# AZmet QA/QC
- Matt "plugged in" rounding to correct precision--only applied to *new* data (since the last month or so)
- Part of `azmetr` could be checking for correct precision
- Matt has a place online where we can edit the measured variables and it will propogate to derived variables (we think).
- Split tasks: modeling and workflow automation
- Phase one is alert Jeremy of extreme values and imputed values (a daily report table published with Quarto, for example)
- Could fit multivariate model as additional step (can't be raining all day and have high solar radiation)
- Could detect things in derived variables that we don't see in measured variables beause of transformations?
## Report refinements
Report currently uses **all data** for rule-based validations and **just one day** for forecast-based validations. This doesn't make sense. Need some flexibility in terms of what days are being viewed in the report and consistency between types of validations.
- [ ] Get forecast-based validation to work for past dates and potentially store results in a dataset somewhere
Then, there's two options:
1. Create reports with 1 week of data weekly and save them. Make a Quarto website to easily view weekly reports.
2. Make the report a Shiny app / flexdashboard with a date-range selector.
There's also the issue of the `pointblank` style tables not being very customizable and not being very readable sometim es (e.g. with segmented validations).
## Kickoff meeting (Oct 7)
Agenda:
- look at proposal
- set some dates
When CCT system was down Matt Harmon put some static QA/QC checks into place
Jeremey will send spreadsheet of active stations
Check if stations haven't reported for > 6 hrs
Dynamic QA/QC
- Probability distributions for paramaters using historical data, flag if outside some threshold
- Look how other systems do weather QA/QC
- https://data.ess-dive.lbl.gov/view/doi:10.15485/1823516
- https://github.com/WSWUP/pyWeatherQAQC
- Compare to climatology products (e.g.
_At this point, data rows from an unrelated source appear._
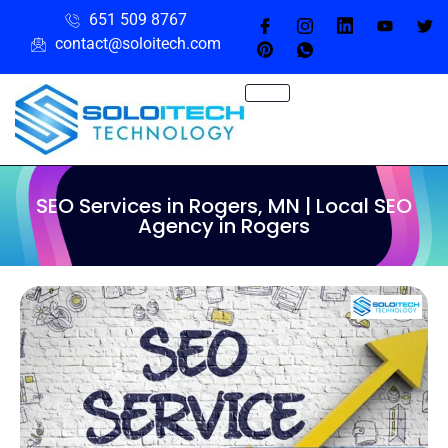
651 509 8767
contact@soloitech.com
SEO Services in Rogers, MN | Local SEO
Agency in Rogers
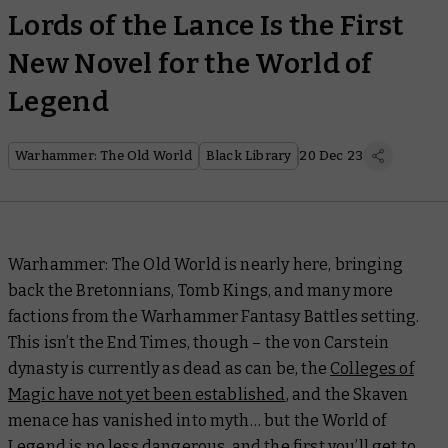
Lords of the Lance Is the First
New Novel for the World of
Legend
Warhammer: The Old World
Black Library
20 Dec 23
Warhammer: The Old World is nearly here, bringing
back the Bretonnians, Tomb Kings, and many more
factions from the Warhammer Fantasy Battles setting.
This isn’t the End Times, though – the von Carstein
dynasty is currently as dead as can be, the
Colleges of
Magic have not yet been established
, and the Skaven
menace has vanished into myth… but the World of
Legend is no less dangerous, and the first you’ll get to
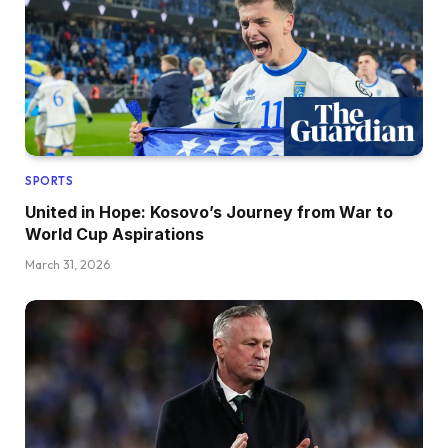
SPORTS
United in Hope: Kosovo’s Journey from War to
World Cup Aspirations
March 31, 2026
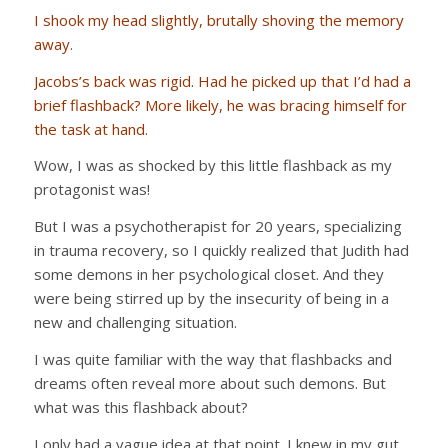
I shook my head slightly, brutally shoving the memory
away.
Jacobs’s back was rigid. Had he picked up that I’d had a
brief flashback? More likely, he was bracing himself for
the task at hand.
Wow, I was as shocked by this little flashback as my
protagonist was!
But I was a psychotherapist for 20 years, specializing
in trauma recovery, so I quickly realized that Judith had
some demons in her psychological closet. And they
were being stirred up by the insecurity of being in a
new and challenging situation.
I was quite familiar with the way that flashbacks and
dreams often reveal more about such demons. But
what was this flashback about?
I only had a vague idea at that point. I knew in my gut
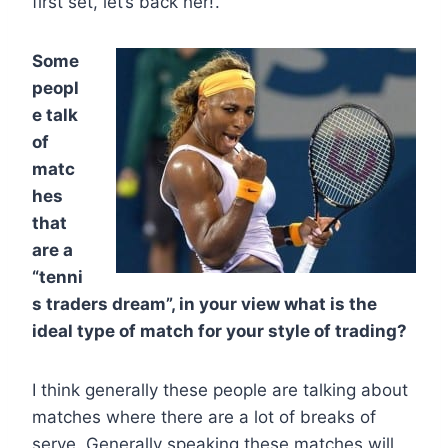
first set, let’s back her!’.
Some
peopl
e talk
of
matc
hes
that
are a
“tenni
s traders dream”, in your view what is the
ideal type of match for your style of trading?
I think generally these people are talking about
matches where there are a lot of breaks of
serve. Generally speaking these matches will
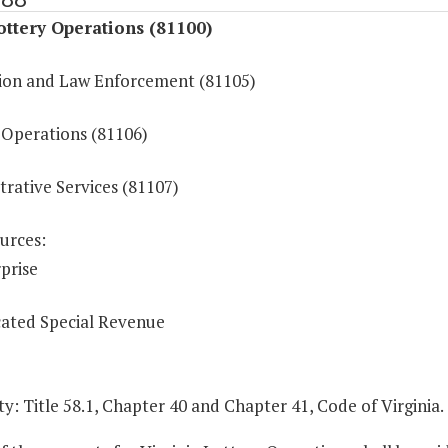
ottery Operations (81100)
ion and Law Enforcement (81105)
Operations (81106)
rative Services (81107)
urces:
prise
ated Special Revenue
y: Title 58.1, Chapter 40 and Chapter 41, Code of Virginia.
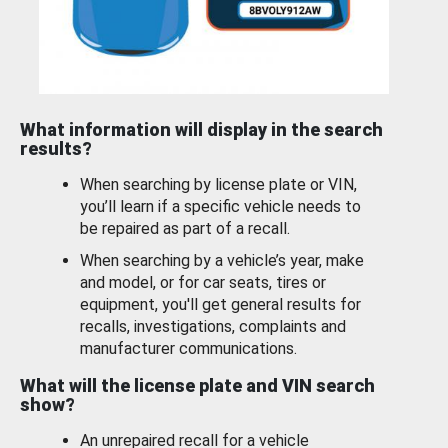
What information will display in the search
results?
When searching by license plate or VIN,
you’ll learn if a specific vehicle needs to
be repaired as part of a recall.
When searching by a vehicle’s year, make
and model, or for car seats, tires or
equipment, you'll get general results for
recalls, investigations, complaints and
manufacturer communications.
What will the license plate and VIN search
show?
An unrepaired recall for a vehicle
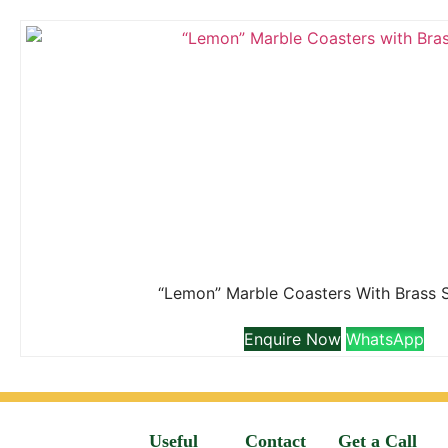
“Lemon” Marble Coasters With Brass 
Enquire Now
WhatsApp
Useful
Contact
Get a Call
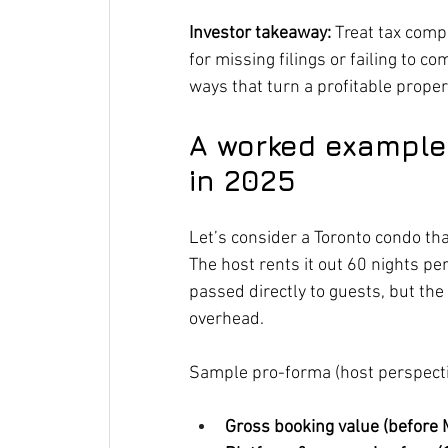
Investor takeaway:
 Treat tax comp
for missing filings or failing to c
ways that turn a profitable property
A worked example:
in 2025
Let’s consider a Toronto condo tha
The host rents it out 60 nights pe
passed directly to guests, but th
overhead.
Sample pro-forma (host perspecti
Gross booking value (before 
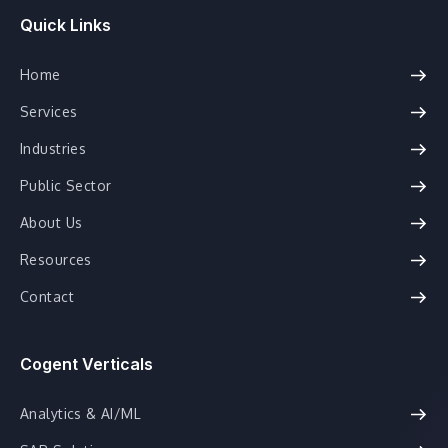
Quick Links
Home
Services
Industries
Public Sector
About Us
Resources
Contact
Cogent Verticals
Analytics & AI/ML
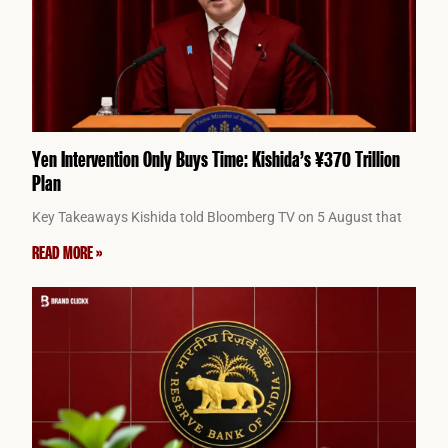
Yen Intervention Only Buys Time: Kishida’s ¥370 Trillion
Plan
Key Takeaways Kishida told Bloomberg TV on 5 August that
READ MORE »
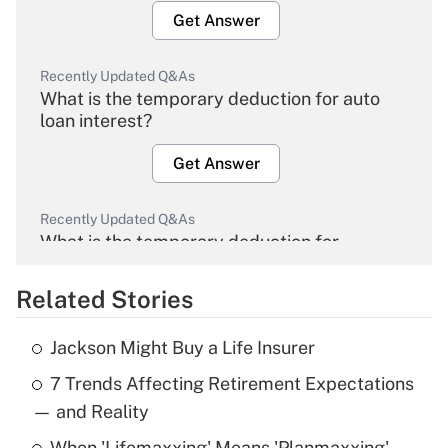
Get Answer
Recently Updated Q&As
What is the temporary deduction for auto
loan interest?
Get Answer
Recently Updated Q&As
What is the temporary deduction for
overtime income?
Related Stories
Get Answer
Jackson Might Buy a Life Insurer
Recently Updated Q&As
7 Trends Affecting Retirement Expectations
What is the temporary deduction for tip
income?
— and Reality
When 'Lifemaxxing' Means 'Planmaxxing'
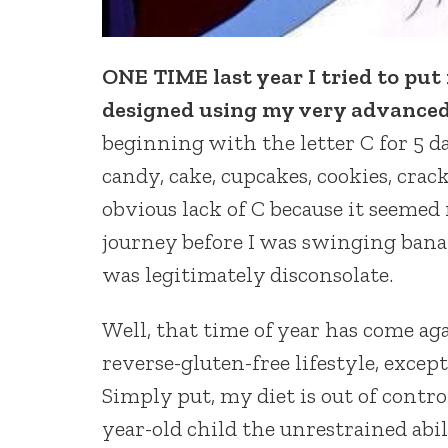
ONE TIME last year I tried to put 
designed using my very advanced 
beginning with the letter C for 5 da
candy, cake, cupcakes, cookies, crac
obvious lack of C because it seemed
journey before I was swinging banan
was legitimately disconsolate.
Well, that time of year has come ag
reverse-gluten-free lifestyle, except
Simply put, my diet is out of contro
year-old child the unrestrained abi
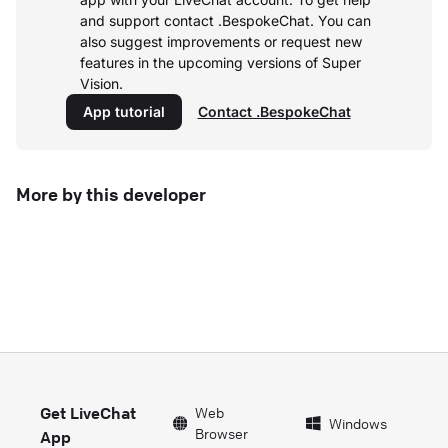
and support contact .BespokeChat. You can
also suggest improvements or request new
features in the upcoming versions of Super
Vision.
App tutorial
Contact .BespokeChat
More by this developer
Get LiveChat
Web
Windows
Browser
App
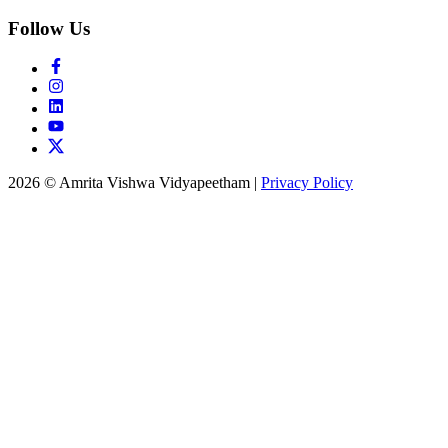
Follow Us
2026 © Amrita Vishwa Vidyapeetham
|
Privacy Policy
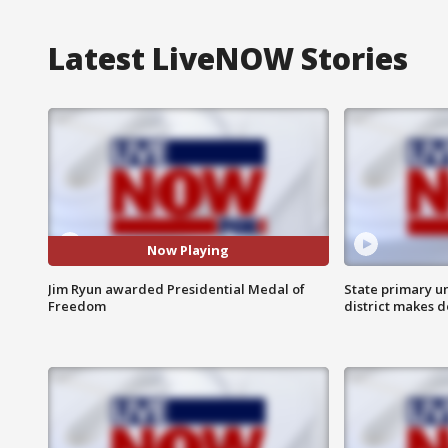
Latest LiveNOW Stories
Now Playing
Jim Ryun awarded Presidential Medal of
State primary u
Freedom
district makes 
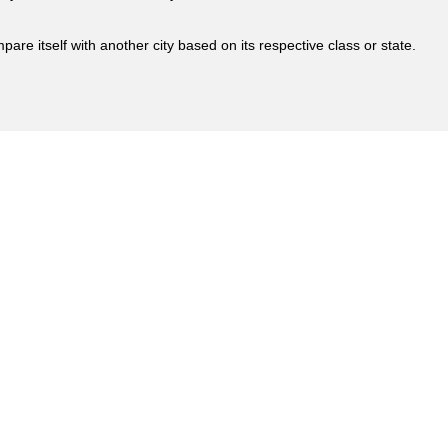
are itself with another city based on its respective class or state.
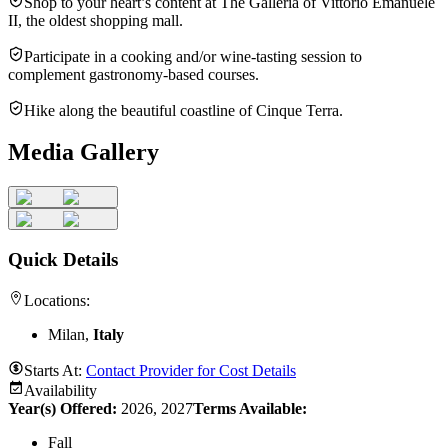
Shop to your heart’s content at The Galleria of Vittorio Emanuele
II, the oldest shopping mall.
Participate in a cooking and/or wine-tasting session to
complement gastronomy-based courses.
Hike along the beautiful coastline of Cinque Terra.
Media Gallery
Quick Details
Locations:
Milan,
Italy
Starts At:
Contact Provider for Cost Details
Availability
Year(s) Offered:
2026, 2027
Terms Available:
Fall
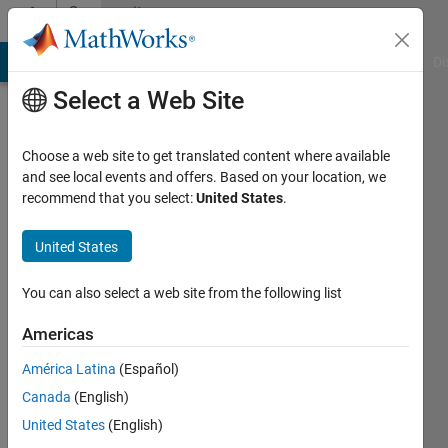
Skip to content
Community
Profile
MATLAB Answers
File Exchange
Cody
AI Chat Playground
Di
Select a Web Site
Choose a web site to get translated content where available
and see local events and offers. Based on your location, we
recommend that you select:
United States
.
Cai
Chin
United States
Last
You can also select a web site from the following list
seen: 2
years
Americas
ago
América Latina
(Español)
|
Active
since
Canada
(English)
2020
United States
(English)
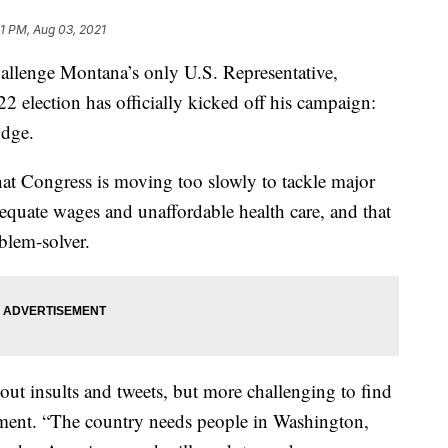
1 PM, Aug 03, 2021
lenge Montana’s only U.S. Representative,
2 election has officially kicked off his campaign:
odge.
that Congress is moving too slowly to tackle major
dequate wages and unaffordable health care, and that
lem-solver.
g out insults and tweets, but more challenging to find
tement. “The country needs people in Washington,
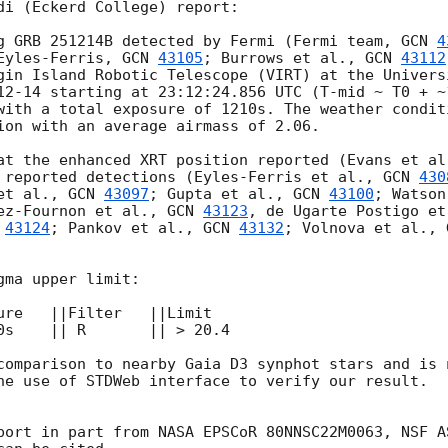
di (Eckerd College) report:

g GRB 251214B detected by Fermi (Fermi team, 
GCN 
4
Eyles-Ferris, 
GCN 
43105
; Burrows et al., 
GCN 
43112
gin Island Robotic Telescope (VIRT) at the Univers
12-14
 starting at 23:12:24.856 UTC (T-mid ~ T0 + ~
with a total exposure of 1210s. The weather condit
ion with an average airmass of 2.06. 

at the enhanced XRT position reported (Evans et al
 reported detections (Eyles-Ferris et al., 
GCN 
430
et al., 
GCN 
43097
; Gupta et al., 
GCN 
43100
; Watson
ez-Fournon et al., 
GCN 
43123
, de Ugarte Postigo et
 
43124
; Pankov et al., 
GCN 
43132
; Volnova et al., 
ma upper limit:

ure   ||Filter   ||Limit 

0s    || R       || > 20.4

comparison to nearby Gaia D3 synphot stars and is 
he use of STDWeb interface to verify our result.

port in part from NASA EPSCoR 80NNSC22M0063, NSF A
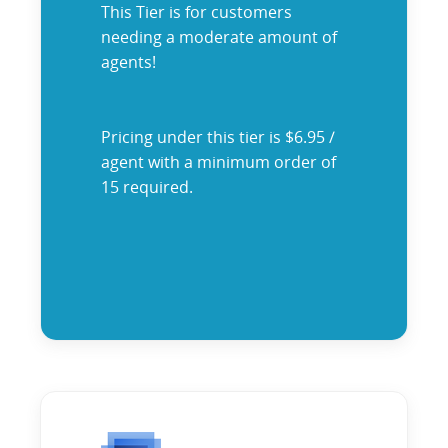
This Tier is for customers
needing a moderate amount of
agents!
Pricing under this tier is $6.95 /
agent with a minimum order of
15 required.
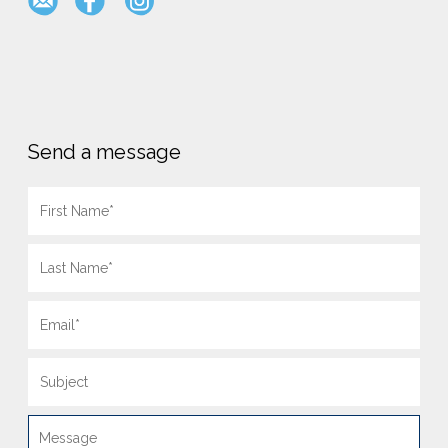
Send a message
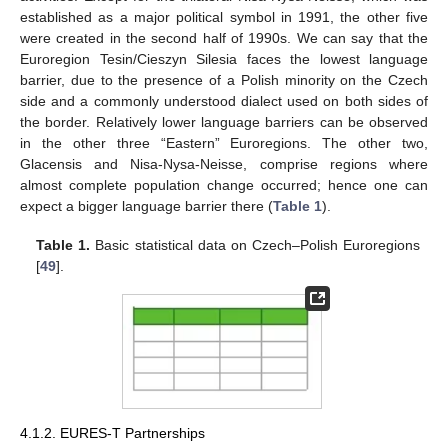
established as a major political symbol in 1991, the other five
were created in the second half of 1990s. We can say that the
Euroregion Tesin/Cieszyn Silesia faces the lowest language
barrier, due to the presence of a Polish minority on the Czech
side and a commonly understood dialect used on both sides of
the border. Relatively lower language barriers can be observed
in the other three “Eastern” Euroregions. The other two,
Glacensis and Nisa-Nysa-Neisse, comprise regions where
almost complete population change occurred; hence one can
expect a bigger language barrier there (
Table 1
).
Table 1.
Basic statistical data on Czech–Polish Euroregions
[
49
].
4.1.2. EURES-T Partnerships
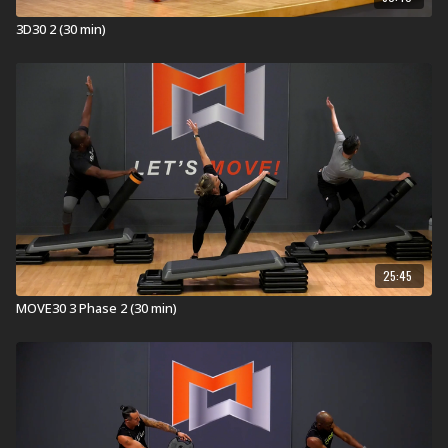
Explore our entire
Group Core library
.
3D30 2 (30 min)
25:45
MOVE30 3 Phase 2 (30 min)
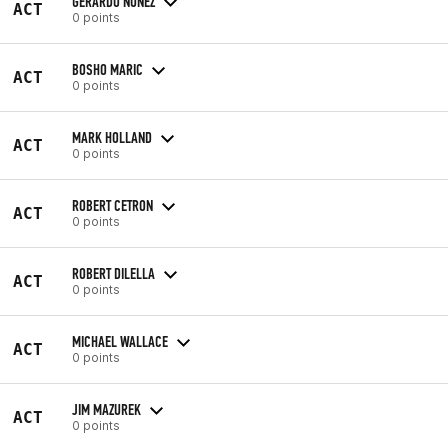
GERARDO NUNEZ
ACT
0 points
BOSHO MARIC
ACT
0 points
MARK HOLLAND
ACT
0 points
ROBERT CETRON
ACT
0 points
ROBERT DILELLA
ACT
0 points
MICHAEL WALLACE
ACT
0 points
JIM MAZUREK
ACT
0 points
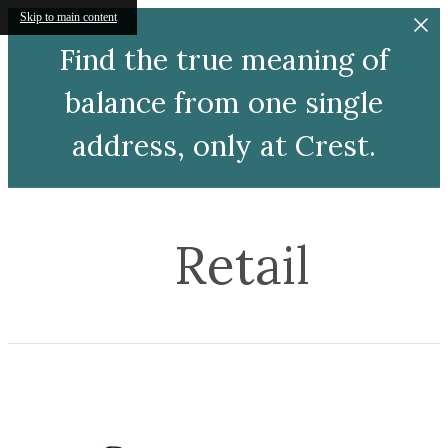
Skip to main content
Find the true meaning of
balance from one single
address, only at Crest.
Retail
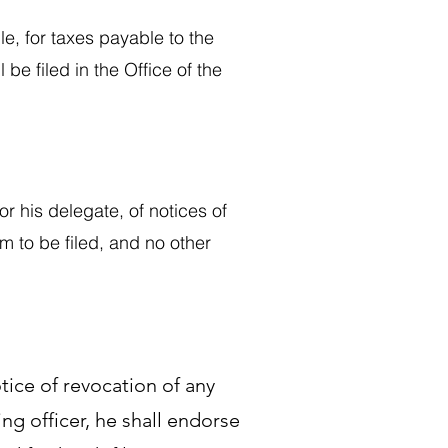
le, for taxes payable to the
 be filed in the Office of the
or his delegate, of notices of
hem to be filed, and no other
notice of revocation of any
ing officer, he shall endorse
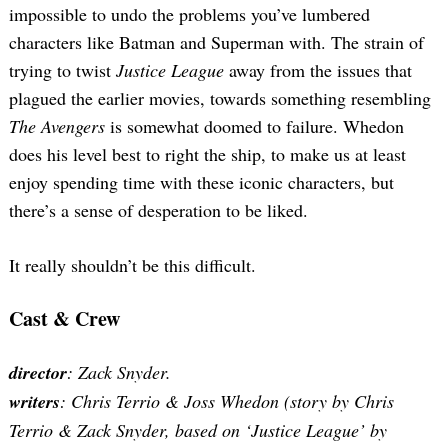
for:
impossible to undo the problems you’ve lumbered
characters like Batman and Superman with. The strain of
trying to twist
Justice League
away from the issues that
plagued the earlier movies, towards something resembling
The Avengers
is somewhat doomed to failure. Whedon
does his level best to right the ship, to make us at least
enjoy spending time with these iconic characters, but
there’s a sense of desperation to be liked.
It really shouldn’t be this difficult.
Cast & Crew
director
: Zack Snyder.
writers
: Chris Terrio & Joss Whedon (story by Chris
Terrio & Zack Snyder, based on ‘Justice League’ by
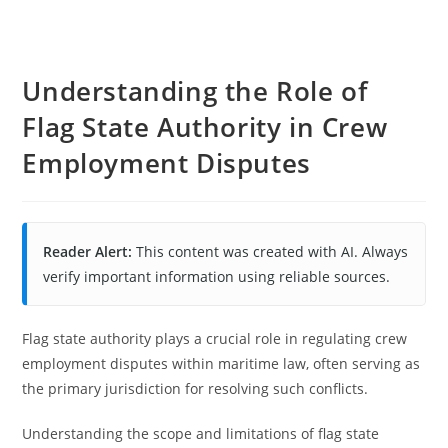
Understanding the Role of
Flag State Authority in Crew
Employment Disputes
Reader Alert:
This content was created with AI. Always
verify important information using reliable sources.
Flag state authority plays a crucial role in regulating crew
employment disputes within maritime law, often serving as
the primary jurisdiction for resolving such conflicts.
Understanding the scope and limitations of flag state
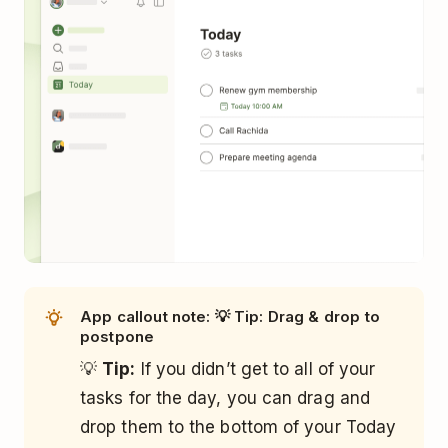
App callout note: 💡 Tip: Drag & drop to
postpone
💡
Tip:
If you didn’t get to all of your
tasks for the day, you can drag and
drop them to the bottom of your Today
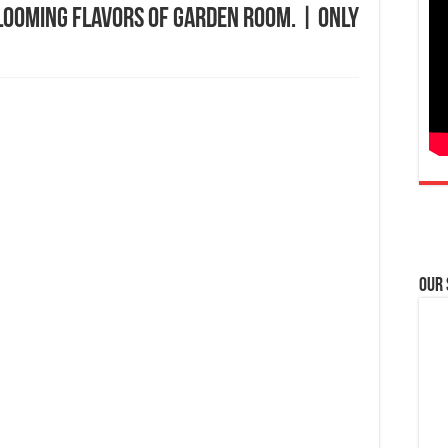
looming flavors of Garden Room. | Only
Our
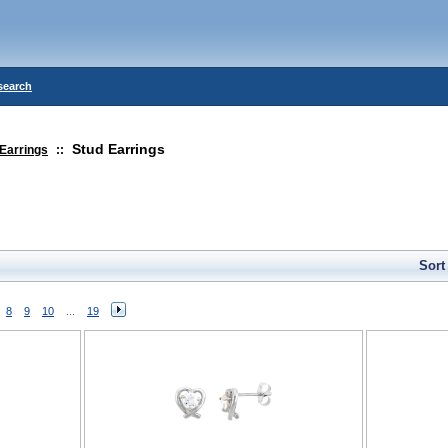
search
Stud Earrings
Earrings
::
Sort
8
9
10
...
19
Daymet) or use those product for modeling
- Compare to forecast data products (e.g. from NOAA). Use ensemble forecasts to create interval for QA/QC.
## Initial Meeting
AZMet update
- equipment maintainence / optimization
- modernization of data workflow
- need to update website
QA/QC needs
- sensor ranges
- check for physically impossible values
- Some (but not all) stations have data loggers that deal with small errors (e.g. RH = 100.1%)
- Collection frequency = hourly
- Maybe a Shiny dashboard (or other data visualization) to see the data plotted in addition to just alerts
- Basic Shiny apps for this exist
- Done some resarch on industry standards on QA/QC for environmental sensors. Can use this as source for QA/QC checks
- Reach goal: inter-station comparisons
Q: Is there software already in existance for meterology QA/QC?
A: Haven't seen anything from mesonets. Need to look around.
- FluxNet has shared tools for QA/QC
David suggestion---for every data point, what's the probability that it's an error given history? What's the probability it's a "true" data point?
Matt Harmon
- was responsible for porting AZMet to more modern infrastructure
- dataloggers -> JSON -> python scripts
- some basic range checking and normalization is in python object
- Future idea that ranges would get pulled from a database table
- E.g. some of the weather stations are in golf courses that use sprinklers
- ranges in database table could be dynamic
- Simple validations built into code that pulls data (e.g. laws of physics) and have more sophisticated validations that rely on spatial and temporal variation in another layer.
3 layers:
1. laws of physics checks---hard coded
2. range checks from ranges in database (seasonally dynamic?)
3. spatio-temporal checks on data output including calculated values
Layer 1 in existing python code (or can be added)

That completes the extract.